São necessárias, principalmente, mudanças de rotinas voltadas para: i) canais de comunicação mais efetivos entre os profissionais e maior abertura e capacidade de ouvir por parte das lideranças; ii) maior cooperação e coordenação entre as unidades hospitalares; iii) dimensionamento adequado da equipe de Enfermagem, principalmente no período diurno de trabalho; iv) maiores esforços na disseminação da informação de que erros não são intencionais, permeados por fatores diversos e, portanto, não individuais e passíveis de punição; e v) alerta para o risco quanto à supervalorização de demandas externas ao próprio trabalho e objetivos organizacionais.

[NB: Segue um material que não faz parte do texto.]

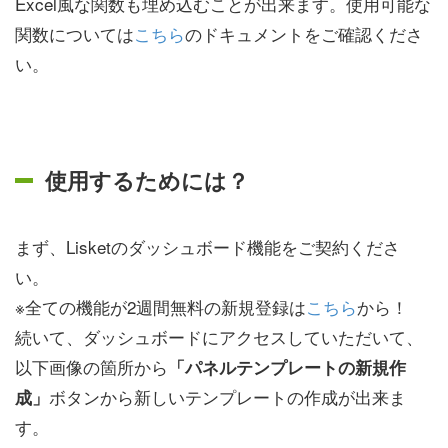
Excel風な関数も埋め込むことが出来ます。使用可能な
関数については
こちら
のドキュメントをご確認くださ
い。
使用するためには？
まず、Lisketのダッシュボード機能をご契約くださ
い。
※全ての機能が2週間無料の新規登録は
こちら
から！
続いて、ダッシュボードにアクセスしていただいて、
以下画像の箇所から
「パネルテンプレートの新規作
ボタンから新しいテンプレートの作成が出来ま
成」
す。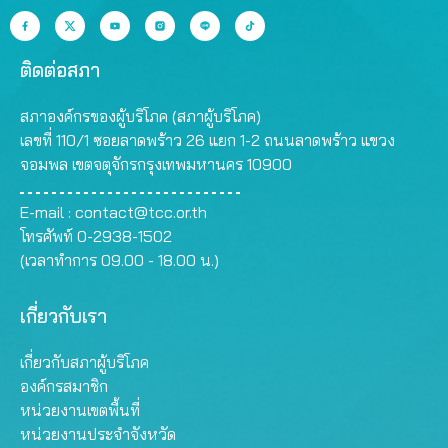
ติดต่อสภา
สภาองค์กรของผู้บริโภค (สภาผู้บริโภค)
เลขที่ 110/1 ซอยลาดพร้าว 26 แยก 1-2 ถนนลาดพร้าว แขวง
จอมพล เขตจตุจักรกรุงเทพมหานคร 10900
E-mail :
contact@tcc.or.th
โทรศัพท์ 0-2938-1502
(เวลาทำการ 09.00 - 18.00 น.)
เกี่ยวกับเรา
เกี่ยวกับสภาผู้บริโภค
องค์กรสมาชิก
หน่วยงานเขตพื้นที่
หน่วยงานประจำจังหวัด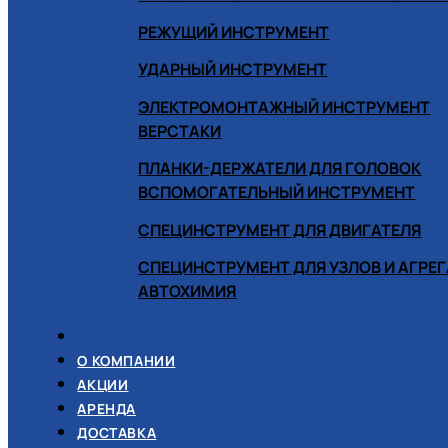
РЕЖУЩИЙ ИНСТРУМЕНТ
УДАРНЫЙ ИНСТРУМЕНТ
ЭЛЕКТРОМОНТАЖНЫЙ ИНСТРУМЕНТ
ВЕРСТАКИ
ПЛАНКИ-ДЕРЖАТЕЛИ ДЛЯ ГОЛОВОК
ВСПОМОГАТЕЛЬНЫЙ ИНСТРУМЕНТ
СПЕЦИНСТРУМЕНТ ДЛЯ ДВИГАТЕЛЯ
СПЕЦИНСТРУМЕНТ ДЛЯ УЗЛОВ И АГРЕ
АВТОХИМИЯ
О КОМПАНИИ
АКЦИИ
АРЕНДА
ДОСТАВКА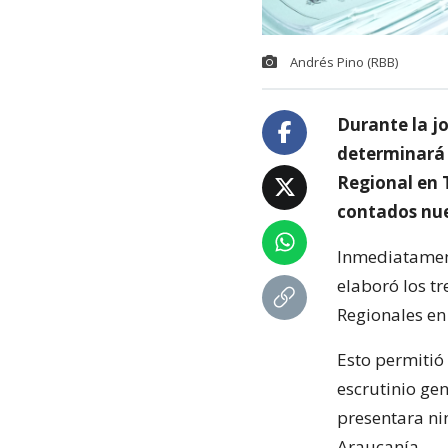
Andrés Pino (RBB)
Durante la j
determinará e
Regional en 
contados nu
Inmediatament
elaboró los t
Regionales en 
Esto permitió
escrutinio gen
presentara ni
Araucanía.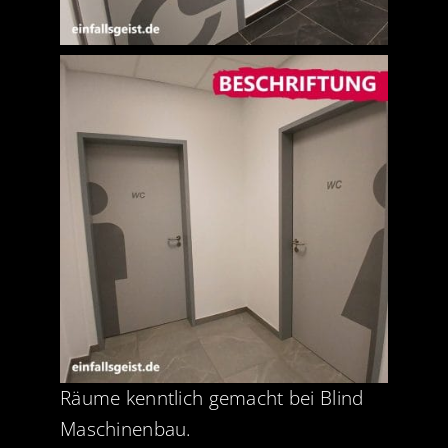
Räume kenntlich gemacht bei Blind
Maschinenbau.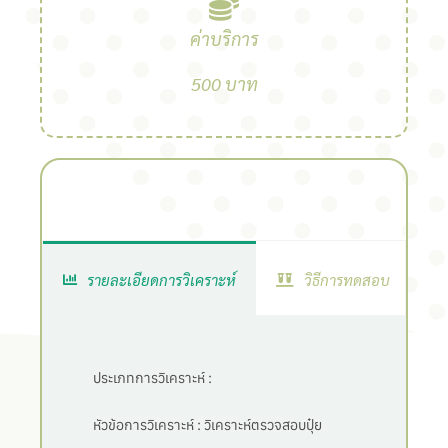
ค่าบริการ
500 บาท
รายละเอียดการวิเคราะห์
วิธีการทดสอบ
ประเภทการวิเคราะห์ :
หัวข้อการวิเคราะห์ :
วิเคราะห์ตรวจสอบปุ๋ย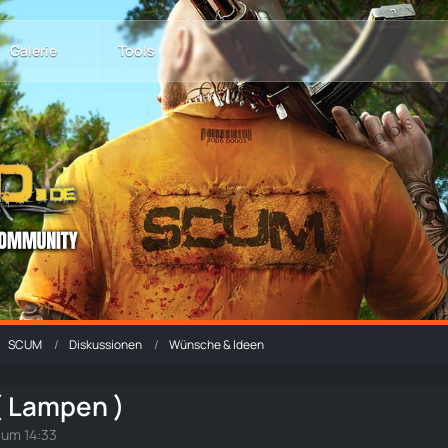
Galerie
Tools
SCUM
Diskussionen
Wünsche & Ideen
 Lampen )
 um 14:33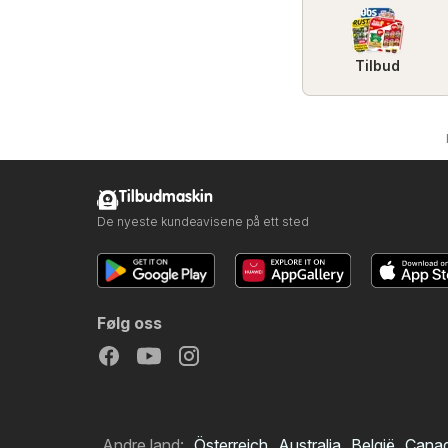
Tilbud
Tilbudmaskin
De nyeste kundeavisene på ett sted
Følg oss
Andre land:
Österreich
Australia
België
Cana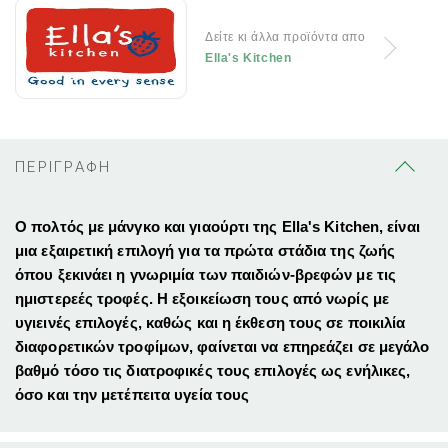
Δείτε κι άλλα προϊόντα απο
Ella's Kitchen
ΠΕΡΙΓΡΑΦΗ
Ο πολτός με μάνγκο και γιαούρτι της Ella's Kitchen, είναι
μια εξαιρετική επιλογή για τα πρώτα στάδια της ζωής
όπου ξεκινάει η γνωριμία των παιδιών-βρεφών με τις
ημιστερεές τροφές. Η εξοικείωση τους από νωρίς με
υγιεινές επιλογές, καθώς και η έκθεση τους σε ποικιλία
διαφορετικών τροφίμων, φαίνεται να επηρεάζει σε μεγάλο
βαθμό τόσο τις διατροφικές τους επιλογές ως ενήλικες,
όσο και την μετέπειτα υγεία τους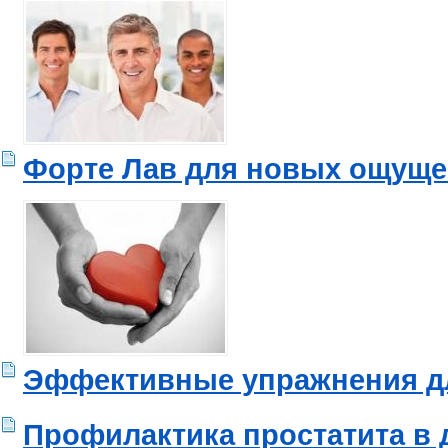
Форте Лав для новых ощущ
Эффективные упражнения дл
Профилактика простатита в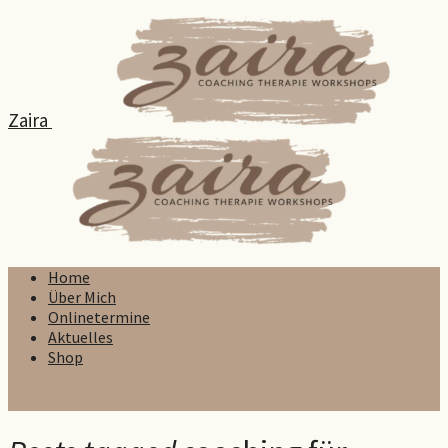
Zaira
Home
Über Mich
Onlinetermine
Aktuelles
Shop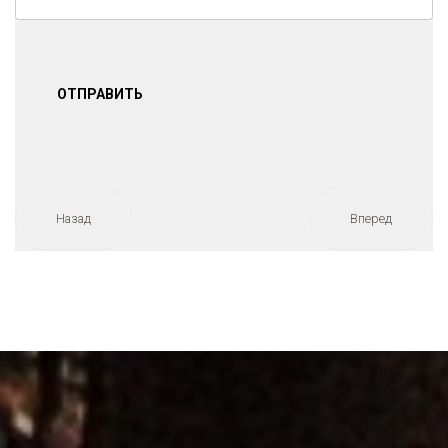
ОТПРАВИТЬ
Назад
Вперед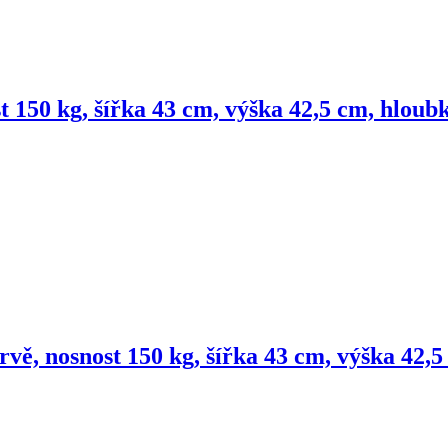
t 150 kg, šířka 43 cm, výška 42,5 cm, hloub
rvě, nosnost 150 kg, šířka 43 cm, výška 42,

Esses resultados podem servir como um guia rumo a mudanças mais direcionadas à própria organização estudada e a outros serviços, mas também podem ser encarados como um incentivo para que outros gestores adotem essa ferramenta de avaliação e estejam atentos às dimensões da cultura de segurança que requerem maior atenção em seus espaços de atuação.